INPUT FOR THIS TASK:
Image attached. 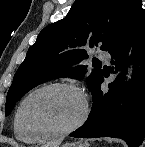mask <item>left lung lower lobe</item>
Listing matches in <instances>:
<instances>
[{
  "label": "left lung lower lobe",
  "instance_id": "left-lung-lower-lobe-1",
  "mask_svg": "<svg viewBox=\"0 0 145 147\" xmlns=\"http://www.w3.org/2000/svg\"><path fill=\"white\" fill-rule=\"evenodd\" d=\"M108 52L113 64L109 74L117 73V76L108 85V92H103L101 83L109 76L103 73L92 91L93 104L88 119L69 136L121 138L129 147H138L145 136V10L141 0L130 1ZM129 61H133L134 73L123 90L121 85H124Z\"/></svg>",
  "mask_w": 145,
  "mask_h": 147
}]
</instances>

EXERCISE: Show the lines of the data that hold the word "instances".

REPLY:
Listing matches in <instances>:
<instances>
</instances>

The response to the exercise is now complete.